Workers Party Councillor Ted Tynan has expressed concern about repeated breakdowns of radiotherapy machines at Cork University Hospital. Although replacement machines have long been promised the older machines are still being used and breakdowns are a regular occurrence.
In November 2013 Cllr. Tynan raised the issue at a meeting of the HSE South Forum where he said that frontline radiotherapy services at CUH were being compromised because outdated equipment had not been replaced in a timely manner due to budget cuts. At that time a number of patients had contacted the Workers’ Party councillor informing him that the radiotherapy unit was only operational three days a week due to machines breaking down. The situation has not noticeably improved since then.

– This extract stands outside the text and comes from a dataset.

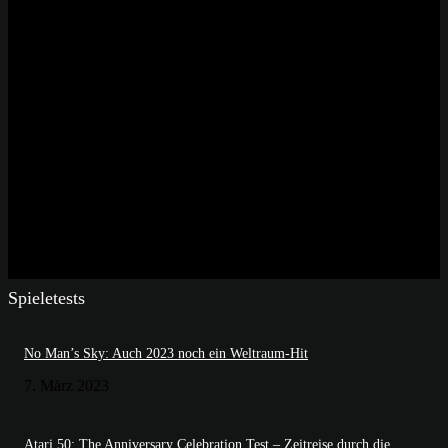
Spieletests
No Man’s Sky: Auch 2023 noch ein Weltraum-Hit
7. März 2023
Atari 50: The Anniversary Celebration Test – Zeitreise durch die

Cllr. Tynan said that the number of radiotherapy treatment centres should be increased from three locations (Dublin, Cork and Galway) to at least five as pressure of numbers is straining the system to breaking point. He said penny-pinching of vital services such as radiotherapy was completely unacceptable.
At present Cork University Hospital is providing radiotherapy treatment for patients from the entire HSE South area which is almost as big as the entire country of Belgium. Cllr. Tynan said that the urgent replacement of radiotherapy equipment in Cork needed to be coupled with the restoration of a full public radiotherapy service in Waterford Regional Hospital.